Saved entries:
* * * *

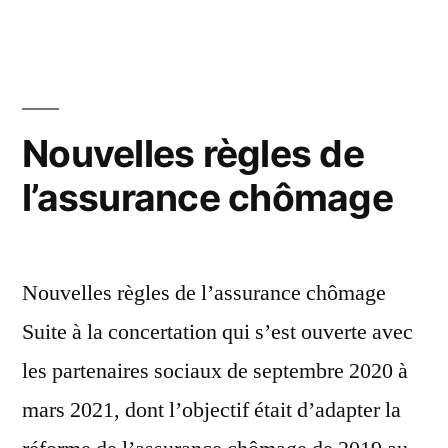
Nouvelles règles de
l’assurance chômage
Nouvelles règles de l’assurance chômage
Suite à la concertation qui s’est ouverte avec
les partenaires sociaux de septembre 2020 à
mars 2021, dont l’objectif était d’adapter la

* * * *

### EXERCISE AIM
Your answer should be a single number: the count of lines in the entries that contain "Nouvelles".

### TASK OUTPUT
2